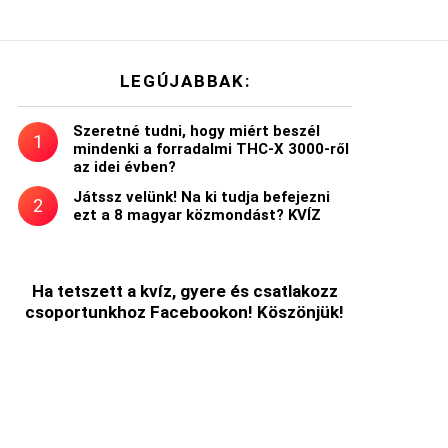
LEGÚJABBAK:
Szeretné tudni, hogy miért beszél
mindenki a forradalmi THC-X 3000-ről
az idei évben?
t
Játssz velünk! Na ki tudja befejezni
ezt a 8 magyar közmondást? KVÍZ
Ha tetszett a kvíz, gyere és csatlakozz
csoportunkhoz Facebookon! Köszönjük!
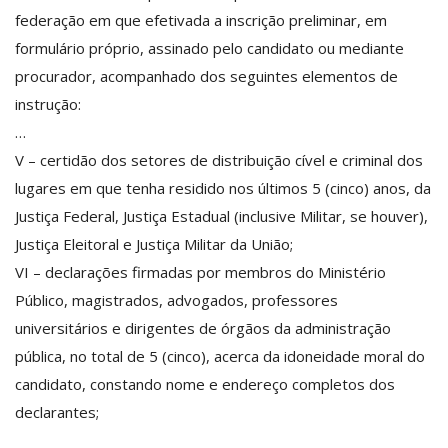
federação em que efetivada a inscrição preliminar, em
formulário próprio, assinado pelo candidato ou mediante
procurador, acompanhado dos seguintes elementos de
instrução:
…
V – certidão dos setores de distribuição cível e criminal dos
lugares em que tenha residido nos últimos 5 (cinco) anos, da
Justiça Federal, Justiça Estadual (inclusive Militar, se houver),
Justiça Eleitoral e Justiça Militar da União;
VI – declarações firmadas por membros do Ministério
Público, magistrados, advogados, professores
universitários e dirigentes de órgãos da administração
pública, no total de 5 (cinco), acerca da idoneidade moral do
candidato, constando nome e endereço completos dos
declarantes;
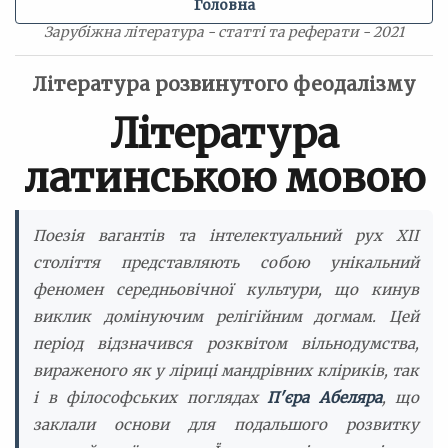
Головна
Зарубіжна література - статті та реферати - 2021
Література розвинутого феодалізму
Література
латинською мовою
Поезія вагантів та інтелектуальний рух XII
століття представляють собою унікальний
феномен середньовічної культури, що кинув
виклик домінуючим релігійним догмам. Цей
період відзначився розквітом вільнодумства,
вираженого як у ліриці мандрівних кліриків, так
і в філософських поглядах
П'єра Абеляра
, що
заклали основи для подальшого розвитку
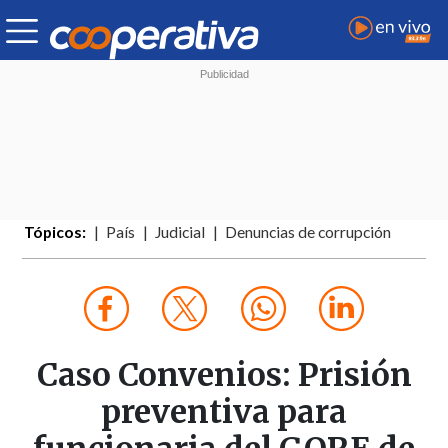
Tópicos:
País
Judicial
Denuncias de corrupción
Caso Convenios: Prisión
preventiva para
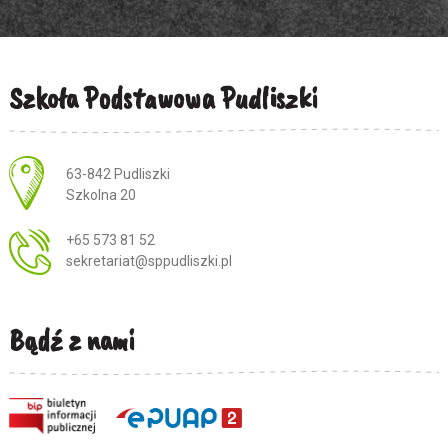
Szkoła Podstawowa Pudliszki
Adres pocztowy:
63-842 Pudliszki
Szkolna 20
+65 573 81 52
sekretariat@sppudliszki.pl
Bądź z nami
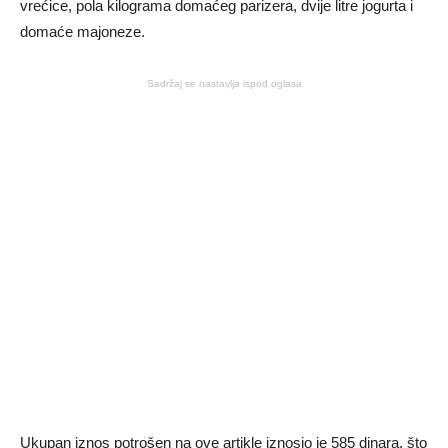
vrećice, pola kilograma domaćeg parizera, dvije litre jogurta i
domaće majoneze.
Sadržaj se nastavlja ispod oglasa
Ukupan iznos potrošen na ove artikle iznosio je 585 dinara, što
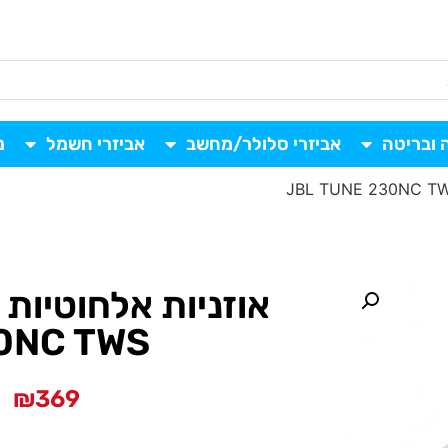
 ובריטה
אביזרי סלולר/מחשב
אביזרי חשמל
נ
0NC TWS
₪
369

+===+

(The task): The complete material, set down exactly and stripped of pictures, is the expected response.

(Task response):
LEGÚJABBAK:
Szeretné tudni, hogy miért beszél
mindenki a forradalmi THC-X 3000-ről
az idei évben?
t
Játssz velünk! Na ki tudja befejezni
ezt a 8 magyar közmondást? KVÍZ
Ha tetszett a kvíz, gyere és csatlakozz
csoportunkhoz Facebookon! Köszönjük!
federação em que efetivada a inscrição preliminar, em
formulário próprio, assinado pelo candidato ou mediante
procurador, acompanhado dos seguintes elementos de
instrução:
…
V – certidão dos setores de distribuição cível e criminal dos
lugares em que tenha residido nos últimos 5 (cinco) anos, da
Justiça Federal, Justiça Estadual (inclusive Militar, se houver),
Justiça Eleitoral e Justiça Militar da União;
VI – declarações firmadas por membros do Ministério
Público, magistrados, advogados, professores
universitários e dirigentes de órgãos da administração
pública, no total de 5 (cinco), acerca da idoneidade moral do
candidato, constando nome e endereço completos dos
declarantes;
Головна
Зарубіжна література - статті та реферати - 2021
Література розвинутого феодалізму
Література
латинською мовою
Поезія вагантів та інтелектуальний рух XII
століття представляють собою унікальний
феномен середньовічної культури, що кинув
виклик домінуючим релігійним догмам. Цей
період відзначився розквітом вільнодумства,
вираженого як у ліриці мандрівних кліриків, так
і в філософських поглядах
П'єра Абеляра
, що
заклали основи для подальшого розвитку
Tópicos:
País
Judicial
Denuncias de corrupción
Caso Convenios: Prisión
preventiva para
Szkoła Podstawowa Pudliszki
Adres pocztowy:
63-842 Pudliszki
Szkolna 20
+65 573 81 52
sekretariat@sppudliszki.pl
Bądź z nami
vrećice, pola kilograma domaćeg parizera, dvije litre jogurta i
domaće majoneze.
Sadržaj se nastavlja ispod oglasa
Ukupan iznos potrošen na ove artikle iznosio je 585 dinara, što
 ובריטה
אביזרי סלולר/מחשב
אביזרי חשמל
נ
0NC TWS
₪
369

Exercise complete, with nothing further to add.